When I was perusing the works of Schwarz on atomic structure, I came across the unfamiliar term of d-orbital collapse.
He describes it as a variation in energetic sequence from group 1 to 3 elements such that the order changes from $\ce{4s < 4p < 3d}$ in $\ce{K}$, $\ce{4s < 3d < 4p}$ in $\ce{Ca}$ and $\ce{3d < 4s < 4p}$ for $\ce{Sc}$ and subsequent elements.
He continues to say "It is the result of the interplay of nuclear attraction, of imperfect shielding by the inner-core electrons, and of angular-momentum dependent centrifugal forces. It explains why 4s becomes occupied in $\ce{K}$ and $\ce{Ca}$ before $\ce{3d}$, but $\ce{3d}$ before $\ce{4s}$ in the transition elements."

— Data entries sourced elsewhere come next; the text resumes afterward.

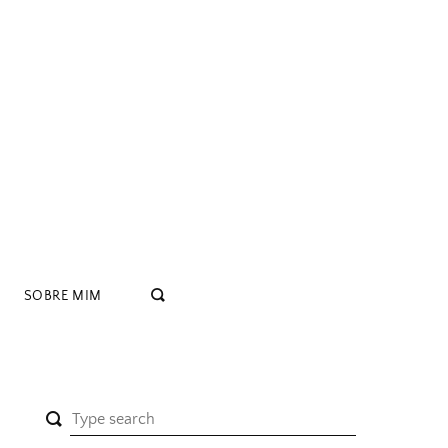
SOBRE MIM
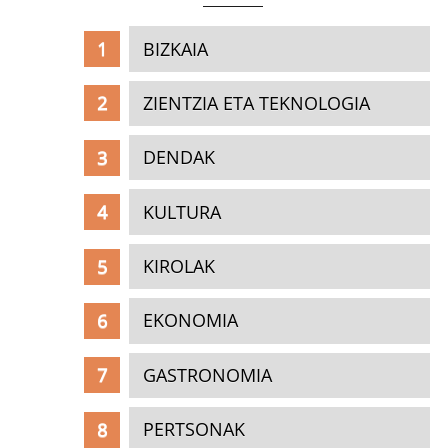
BIZKAIA
ZIENTZIA ETA TEKNOLOGIA
DENDAK
KULTURA
KIROLAK
EKONOMIA
GASTRONOMIA
PERTSONAK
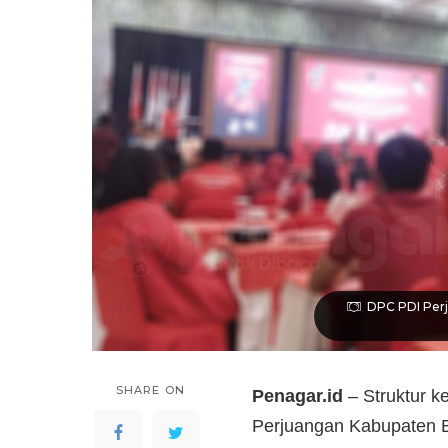
DPC PDI Perj
SHARE ON
Penagar.id
– Struktur 
Perjuangan Kabupaten B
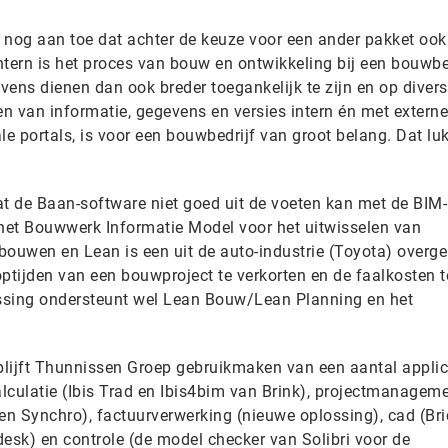
r nog aan toe dat achter de keuze voor een ander pakket ook
Intern is het proces van bouw en ontwikkeling bij een bouwbed
ens dienen dan ook breder toegankelijk te zijn en op diver
n van informatie, gegevens en versies intern én met externe
ale portals, is voor een bouwbedrijf van groot belang. Dat luk
at de Baan-software niet goed uit de voeten kan met de BIM-
het Bouwwerk Informatie Model voor het uitwisselen van
ouwen en Lean is een uit de auto-industrie (Toyota) over
tijden van een bouwproject te verkorten en de faalkosten t
ssing ondersteunt wel Lean Bouw/Lean Planning en het
lijft Thunnissen Groep gebruikmaken van een aantal applic
alculatie (Ibis Trad en Ibis4bim van Brink), projectmanagem
n Synchro), factuurverwerking (nieuwe oplossing), cad (Br
esk) en controle (de model checker van Solibri voor de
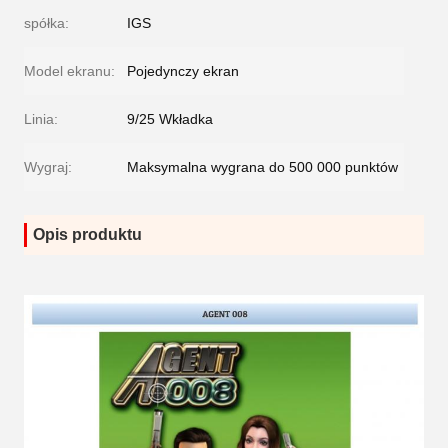
spółka:
IGS
Model ekranu:
Pojedynczy ekran
Linia:
9/25 Wkładka
Wygraj:
Maksymalna wygrana do 500 000 punktów
Opis produktu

He states the orbital energies $ε$ are represented by the effective quantum numbers $$n_\mathrm{eff} = \frac{1}{\left(\frac{\sqrt{|ε|}}{\pu{13.606 eV}}\right)^3}.$$ This seems to imply the orbital energy of $\ce{4s}$ is lower than $\ce{3d}$ for $\ce{K}$ and $\ce{Ca}$ hence the $\ce{4s}$ orbitals are occupied in preference to $\ce{3d}$ in their atoms.
This contradicts various literature which state according to Hartree-Fock calculations the 4s orbital never has a lower energy than $\ce{3d}$, regardless of which atom is being considered. ("Transition Metals and the Aufbau Principle" VPD, J. Chem. Educ. 1994 71 (6), 469; "Why Is the 4s Orbital Filled before the 3d" MS, J. Chem. Educ. 74: 498–503, 1996; "4s is always above 3d! Or, how to tell the orbitals from the wavefunctions" Pilar, J. Chem. Educ. 1978 55 (1), 2; "Transition metal configurations and limitations of the orbital approximation" Scerri, J. Chem. Educ. 1989 66 (6), 481)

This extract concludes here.